Il libro di Fonzi smentisce i luoghi comuni fasulli sul silenzio rossiniano, stanti i quali il Pesarese dopo l’abbandono della lirica avrebbe pure abbandonato la musica: Rossini invece continuò eccome, con molte composizioni, alcune delle quali nei titoli ammiccavano alla salute cagionevole (si pensi a Prélude convulsif e a Diarrehée au piano), mentre altre mostravano attenzione ai fenomeni politici (Himne à Napoleon III et à son vaillant peuple) e un sincero afflato sacrale, come la Petite Messe Solenne, nella cui dedica si descriveva agli occhi di Dio come un compositore modesto «nato per l’Opera Buffa. Poca scienza (musicale) e un po’ di cuore, tutto qua», premurandosi di aggiungere che «questa mia piccola composizione è l’ultimo peccato mortale della mia vecchiaia».

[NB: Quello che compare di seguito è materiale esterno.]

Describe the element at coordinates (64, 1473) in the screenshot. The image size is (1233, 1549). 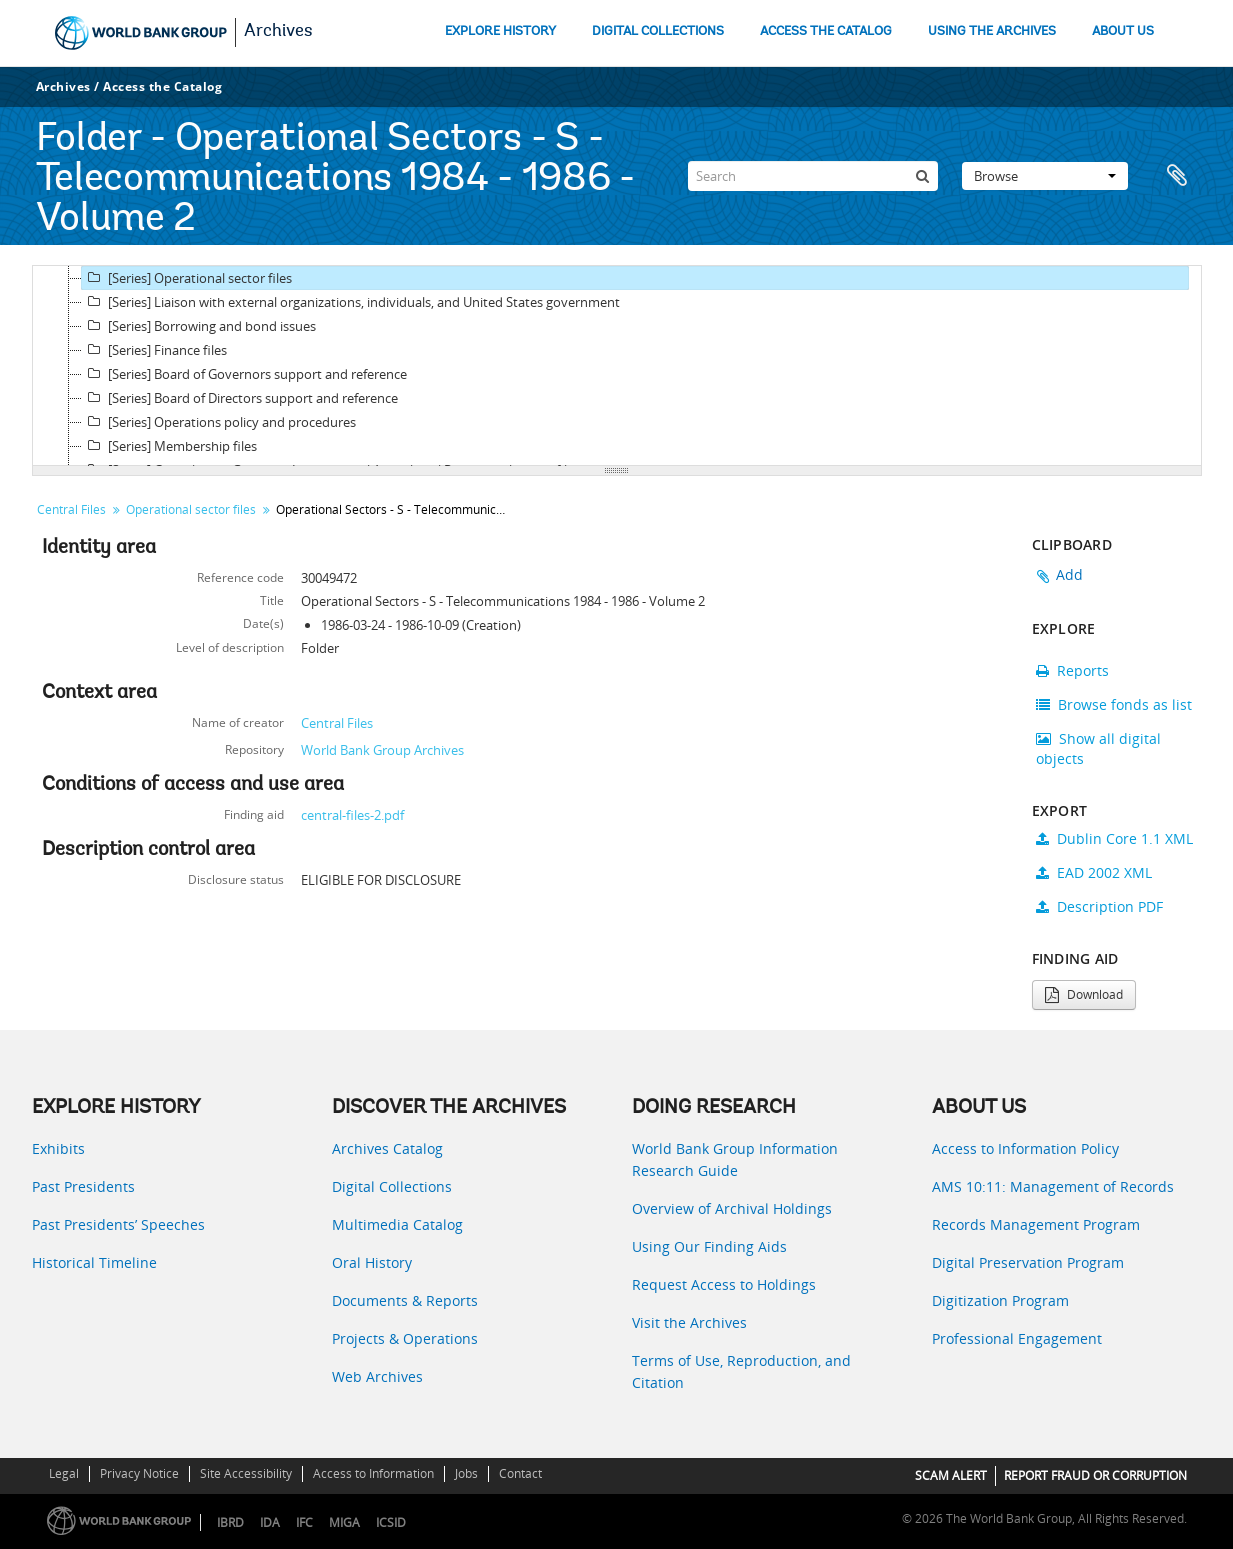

Non mancano i riferimenti al quadro storico in cui crebbe Rossini, con un padre giacobino che visse pure la carcerazione per l’eccessivo entusiasmo nei confronti di Napoleone, e che al Nostro trasmise il giacobinismo solo da ragazzo, visto che poi nella maturità Rossini si accasò sulla sponda restauratrice, benché rivendicasse un’attenzione al tema della libertà (non convincendo però i mazziniani, i quali lo accusavano di essere poco risorgimentale, e dando adito a sospetti di opportunismo, come quando scrisse l’Inno all’Indipendenza per Murat per poi offrire, forse, il medesimo inno a un generale austriaco). Non manca una ricognizione su quel che i grandi pensavano di Rossini, da Balzac che nella Comédie cita con ammirazione il Mosé in Egitto, a Schopenauer che, ritenendo la musica la più importante delle arti, gradiva il fatto che nelle opere di Rossini la melodia surclassasse le parole; da Nietzsche che nell’Opera italiana, segnatamente in quella di Rossini, vedeva «la leggerezza pervasa di profondità, come nella musica dei Greci», a Leopardi che, nello Zibaldone, asseriva che i suoni di Rossini riscuotessero così successo perché «si accostano a quelle successioni di tuoni alle quali il popolo è assuefatto».
E la vexata quaestio riguardo alla vera patria di Rossini, ovvero se fosse la patria originis Pesaro, dove è nato, oppure Lugo dove nacque il padre? Ci pensò Rossini stesso a risolverla, definendosi «cigno di Pesaro e cignale di Lugo». Perché al di là delle sofferenze fisiche lo spirito buffo rimase bello che integro.